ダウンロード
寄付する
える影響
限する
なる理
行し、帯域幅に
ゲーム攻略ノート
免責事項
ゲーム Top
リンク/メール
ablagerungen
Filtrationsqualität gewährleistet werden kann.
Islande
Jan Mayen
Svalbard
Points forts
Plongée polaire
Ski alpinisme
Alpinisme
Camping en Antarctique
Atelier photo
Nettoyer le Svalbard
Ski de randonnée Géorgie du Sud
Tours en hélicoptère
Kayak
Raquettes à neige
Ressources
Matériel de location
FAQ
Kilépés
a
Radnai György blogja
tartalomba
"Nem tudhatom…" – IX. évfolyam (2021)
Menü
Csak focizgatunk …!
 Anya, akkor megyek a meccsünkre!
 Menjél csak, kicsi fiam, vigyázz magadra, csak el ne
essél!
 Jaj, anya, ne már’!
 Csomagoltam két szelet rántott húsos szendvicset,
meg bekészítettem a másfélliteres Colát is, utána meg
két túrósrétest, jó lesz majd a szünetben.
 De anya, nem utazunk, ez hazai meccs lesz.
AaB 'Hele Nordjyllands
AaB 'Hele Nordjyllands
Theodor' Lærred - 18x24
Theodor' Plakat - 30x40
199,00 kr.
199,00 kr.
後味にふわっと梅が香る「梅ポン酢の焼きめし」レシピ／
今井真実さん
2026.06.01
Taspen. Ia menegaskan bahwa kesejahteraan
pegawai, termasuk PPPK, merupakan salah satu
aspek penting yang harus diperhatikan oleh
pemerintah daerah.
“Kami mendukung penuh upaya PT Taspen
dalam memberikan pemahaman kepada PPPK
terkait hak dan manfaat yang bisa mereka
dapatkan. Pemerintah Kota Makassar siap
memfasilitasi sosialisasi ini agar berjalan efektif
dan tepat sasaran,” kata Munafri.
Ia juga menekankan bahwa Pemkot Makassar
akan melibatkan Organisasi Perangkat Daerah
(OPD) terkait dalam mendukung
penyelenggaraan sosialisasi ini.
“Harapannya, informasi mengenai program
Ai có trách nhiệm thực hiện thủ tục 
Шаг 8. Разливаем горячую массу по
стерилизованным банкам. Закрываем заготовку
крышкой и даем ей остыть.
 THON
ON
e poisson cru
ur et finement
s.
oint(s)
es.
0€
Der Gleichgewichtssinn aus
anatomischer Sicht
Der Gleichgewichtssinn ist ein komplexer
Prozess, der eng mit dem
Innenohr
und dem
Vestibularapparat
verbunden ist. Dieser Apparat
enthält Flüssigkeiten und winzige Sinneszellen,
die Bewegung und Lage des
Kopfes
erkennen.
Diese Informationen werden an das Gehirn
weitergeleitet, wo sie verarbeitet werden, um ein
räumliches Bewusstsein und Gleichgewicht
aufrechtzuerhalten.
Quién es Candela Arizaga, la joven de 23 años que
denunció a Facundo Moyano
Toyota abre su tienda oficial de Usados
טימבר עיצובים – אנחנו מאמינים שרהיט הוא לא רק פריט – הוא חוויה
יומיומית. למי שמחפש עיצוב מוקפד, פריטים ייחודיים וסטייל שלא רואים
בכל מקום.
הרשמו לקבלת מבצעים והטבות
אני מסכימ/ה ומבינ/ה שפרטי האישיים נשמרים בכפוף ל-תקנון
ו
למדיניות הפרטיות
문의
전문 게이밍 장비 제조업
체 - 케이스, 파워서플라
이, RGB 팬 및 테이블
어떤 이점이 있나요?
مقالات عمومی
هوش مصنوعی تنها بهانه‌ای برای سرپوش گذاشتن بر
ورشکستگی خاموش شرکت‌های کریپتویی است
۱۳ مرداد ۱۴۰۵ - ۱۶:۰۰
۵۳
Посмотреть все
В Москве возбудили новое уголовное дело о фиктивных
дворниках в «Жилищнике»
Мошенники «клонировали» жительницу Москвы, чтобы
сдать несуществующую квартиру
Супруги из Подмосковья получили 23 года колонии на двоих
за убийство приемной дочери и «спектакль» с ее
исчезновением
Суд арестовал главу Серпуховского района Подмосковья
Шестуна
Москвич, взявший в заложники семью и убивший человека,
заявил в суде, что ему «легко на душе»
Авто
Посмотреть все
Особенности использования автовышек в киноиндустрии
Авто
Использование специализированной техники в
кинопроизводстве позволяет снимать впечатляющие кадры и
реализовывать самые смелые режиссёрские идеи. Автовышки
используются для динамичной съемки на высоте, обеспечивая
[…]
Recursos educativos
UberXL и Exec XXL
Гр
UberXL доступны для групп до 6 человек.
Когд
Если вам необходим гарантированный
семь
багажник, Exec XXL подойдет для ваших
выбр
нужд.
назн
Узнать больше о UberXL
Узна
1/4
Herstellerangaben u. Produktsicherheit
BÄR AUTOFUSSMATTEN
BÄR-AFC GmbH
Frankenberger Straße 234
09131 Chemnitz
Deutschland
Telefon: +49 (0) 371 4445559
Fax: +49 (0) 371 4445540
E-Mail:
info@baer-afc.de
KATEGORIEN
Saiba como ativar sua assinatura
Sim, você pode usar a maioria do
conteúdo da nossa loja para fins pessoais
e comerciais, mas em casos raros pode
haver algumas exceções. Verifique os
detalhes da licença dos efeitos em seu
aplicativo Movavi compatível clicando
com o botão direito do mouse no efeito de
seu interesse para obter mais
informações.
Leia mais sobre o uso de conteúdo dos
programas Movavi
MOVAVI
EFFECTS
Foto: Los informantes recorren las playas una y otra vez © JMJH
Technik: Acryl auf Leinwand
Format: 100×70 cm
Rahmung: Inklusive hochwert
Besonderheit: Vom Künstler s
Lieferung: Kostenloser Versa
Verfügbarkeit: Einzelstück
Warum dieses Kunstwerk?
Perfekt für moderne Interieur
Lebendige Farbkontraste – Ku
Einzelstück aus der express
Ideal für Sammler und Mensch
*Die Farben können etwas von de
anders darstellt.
══════
◆ **ASSIGNMENT**: Give back every entry exactly.

◆ **TASK ANSWER**:
ダウンロード
寄付する
える影響
限する
なる理
行し、帯域幅に
ゲーム攻略ノート
免責事項
ゲーム Top
リンク/メール
ablagerungen
Filtrationsqualität gewährleistet werden kann.
Islande
Jan Mayen
Svalbard
Points forts
Plongée polaire
Ski alpinisme
Alpinisme
Camping en Antarctique
Atelier photo
Nettoyer le Svalbard
Ski de randonnée Géorgie du Sud
Tours en hélicoptère
Kayak
Raquettes à neige
Ressources
Matériel de location
FAQ
Kilépés
a
Radnai György blogja
tartalomba
"Nem tudhatom…" – IX. évfolyam (2021)
Menü
Csak focizgatunk …!
 Anya, akkor megyek a meccsünkre!
 Menjél csak, kicsi fiam, vigyázz magadra, csak el ne
essél!
 Jaj, anya, ne már’!
 Csomagoltam két szelet rántott húsos szendvicset,
meg bekészítettem a másfélliteres Colát is, utána meg
két túrósrétest, jó lesz majd a szünetben.
 De anya, nem utazunk, ez hazai meccs lesz.
AaB 'Hele Nordjyllands
AaB 'Hele Nordjyllands
Theodor' Lærred - 18x24
Theodor' Plakat - 30x40
199,00 kr.
199,00 kr.
後味にふわっと梅が香る「梅ポン酢の焼きめし」レシピ／
今井真実さん
2026.06.01
Taspen. Ia menegaskan bahwa kesejahteraan
pegawai, termasuk PPPK, merupakan salah satu
aspek penting yang harus diperhatikan oleh
pemerintah daerah.
“Kami mendukung penuh upaya PT Taspen
dalam memberikan pemahaman kepada PPPK
terkait hak dan manfaat yang bisa mereka
dapatkan. Pemerintah Kota Makassar siap
memfasilitasi sosialisasi ini agar berjalan efektif
dan tepat sasaran,” kata Munafri.
Ia juga menekankan bahwa Pemkot Makassar
akan melibatkan Organisasi Perangkat Daerah
(OPD) terkait dalam mendukung
penyelenggaraan sosialisasi ini.
“Harapannya, informasi mengenai program
Ai có trách nhiệm thực hiện thủ tục 
Шаг 8. Разливаем горячую массу по
стерилизованным банкам. Закрываем заготовку
крышкой и даем ей остыть.
 THON
ON
e poisson cru
ur et finement
s.
oint(s)
es.
0€
Der Gleichgewichtssinn aus
anatomischer Sicht
Der Gleichgewichtssinn ist ein komplexer
Prozess, der eng mit dem
Innenohr
und dem
Vestibularapparat
verbunden ist. Dieser Apparat
enthält Flüssigkeiten und winzige Sinneszellen,
die Bewegung und Lage des
Kopfes
erkennen.
Diese Informationen werden an das Gehirn
weitergeleitet, wo sie verarbeitet werden, um ein
räumliches Bewusstsein und Gleichgewicht
aufrechtzuerhalten.
Quién es Candela Arizaga, la joven de 23 años que
denunció a Facundo Moyano
Toyota abre su tienda oficial de Usados
טימבר עיצובים – אנחנו מאמינים שרהיט הוא לא רק פריט – הוא חוויה
יומיומית. למי שמחפש עיצוב מוקפד, פריטים ייחודיים וסטייל שלא רואים
בכל מקום.
הרשמו לקבלת מבצעים והטבות
אני מסכימ/ה ומבינ/ה שפרטי האישיים נשמרים בכפוף ל-תקנון
ו
למדיניות הפרטיות
문의
전문 게이밍 장비 제조업
체 - 케이스, 파워서플라
이, RGB 팬 및 테이블
어떤 이점이 있나요?
مقالات عمومی
هوش مصنوعی تنها بهانه‌ای برای سرپوش گذاشتن بر
ورشکستگی خاموش شرکت‌های کریپتویی است
۱۳ مرداد ۱۴۰۵ - ۱۶:۰۰
۵۳
Посмотреть все
В Москве возбудили новое уголовное дело о фиктивных
дворниках в «Жилищнике»
Мошенники «клонировали» жительницу Москвы, чтобы
сдать несуществующую квартиру
Супруги из Подмосковья получили 23 года колонии на двоих
за убийство приемной дочери и «спектакль» с ее
исчезновением
Суд арестовал главу Серпуховского района Подмосковья
Шестуна
Москвич, взявший в заложники семью и убивший человека,
заявил в суде, что ему «легко на душе»
Авто
Посмотреть все
Особенности использования автовышек в киноиндустрии
Авто
Использование специализированной техники в
кинопроизводстве позволяет снимать впечатляющие кадры и
реализовывать самые смелые режиссёрские идеи. Автовышки
используются для динамичной съемки на высоте, обеспечивая
[…]
Recursos educativos
UberXL и Exec XXL
Гр
UberXL доступны для групп до 6 человек.
Когд
Если вам необходим гарантированный
семь
багажник, Exec XXL подойдет для ваших
выбр
нужд.
назн
Узнать больше о UberXL
Узна
1/4
Herstellerangaben u. Produktsicherheit
BÄR AUTOFUSSMATTEN
BÄR-AFC GmbH
Frankenberger Straße 234
09131 Chemnitz
Deutschland
Telefon: +49 (0) 371 4445559
Fax: +49 (0) 371 4445540
E-Mail:
info@baer-afc.de
KATEGORIEN
Saiba como ativar sua assinatura
Sim, você pode usar a maioria do
conteúdo da nossa loja para fins pessoais
e comerciais, mas em casos raros pode
haver algumas exceções. Verifique os
detalhes da licença dos efeitos em seu
aplicativo Movavi compatível clicando
com o botão direito do mouse no efeito de
seu interesse para obter mais
informações.
Leia mais sobre o uso de conteúdo dos
programas Movavi
MOVAVI
EFFECTS
Foto: Los informantes recorren las playas una y otra vez © JMJH
Technik: Acryl auf Leinwand
Format: 100×70 cm
Rahmung: Inklusive hochwert
Besonderheit: Vom Künstler s
Lieferung: Kostenloser Versa
Verfügbarkeit: Einzelstück
Warum dieses Kunstwerk?
Perfekt für moderne Interieur
Lebendige Farbkontraste – Ku
Einzelstück aus der express
Ideal für Sammler und Mensch
*Die Farben können etwas von de
anders darstellt.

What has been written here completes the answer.